What techniques do you use? 
My paintings take shape through making many drawings. With this series the background painting in most of the works have come from a series of miniature colourful pattern designs / drawings intended to be used for repeated textile designs. Over these backgrounds I plan a layering of intertwined shapes , colours and forms. I build up multiple layers of acrylic paint. The shapes and forms layered over the patterned background are created by using painters tape to form straight lines and clearly defined shapes and edges. I work often from drawings when taping, sometimes penciling the areas in that I want to section off but sometimes I ‘ draw ‘ with the tape, applying it directly to the board in a drawing – like manner, looking back and forth to my concept sketches as a guide to form the areas and shapes. 

Who are your influences? 
I have a wide range of artist who I admire. I find excitement in anything with colour, looseness and movement. Abstract painters of course are an influence.

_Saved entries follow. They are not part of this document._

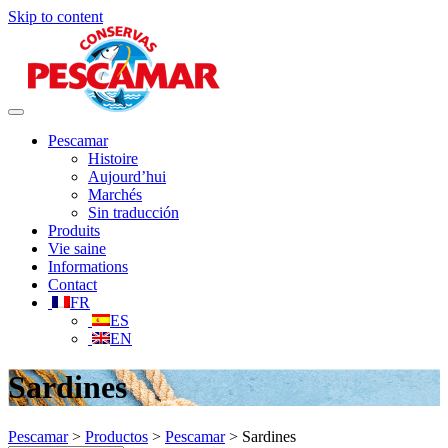
Skip to content
Toggle
navigation
Pescamar
Histoire
Aujourd’hui
Marchés
Sin traducción
Produits
Vie saine
Informations
Contact
FR
ES
EN
Sardines
Pescamar
>
Productos
>
Pescamar
>
Sardines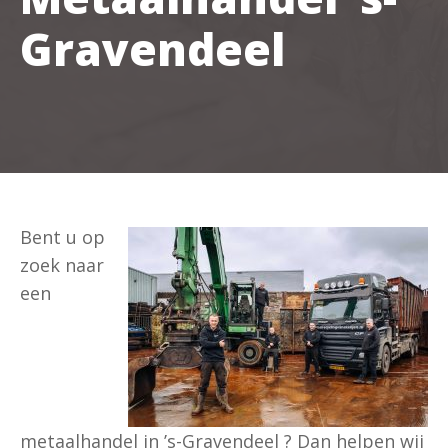
Gravendeel
Bent u op
zoek naar
een
metaalhandel in ’s-Gravendeel ? Dan helpen wij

Two recent exhibitions at the AGNSW, Kandinsky and Australian Painter Lesley Dumbrell, truely blew my mind. Hillma Af Klimt’s work is inspiring, the colours and scale! I love the work of a number of contemporary American painters including Kellie Ferris,  Matt Kleberg and Paul Wackers to name a few. Melbourne painter, Emily Ferretti’s work is stunning. I love looking at the details and patterns in quilting and patterns and colours in vintage and modern textiles. Designer Ettore Sottsass and the Memphis group are also an influence. There are so many more … 

Artist Biography
Julia Flanagan works across painting, sculpture, textiles and drawing. Born in Newcastle, Julia moved to Sydney to study Painting and completed her Bachelor of Fine Arts at the National Art School in 2004 and her Painting Honours in 2005. Julia has recently completed a series of large scale sculptures as part of an exhibition in the gardens of The Hazelhurst Gallery in Gymea, NSW. She recently collaborated with iconic fashion label Gorman for a range of textiles and clothing. She has exhibited extensively in galleries in Sydney, Wollongong, Melbourne and Newcastle, and has works in local and international collections.

This is her second solo exhibition at Straitjacket. Her first was held in 2023 Time Is A Flat Circle.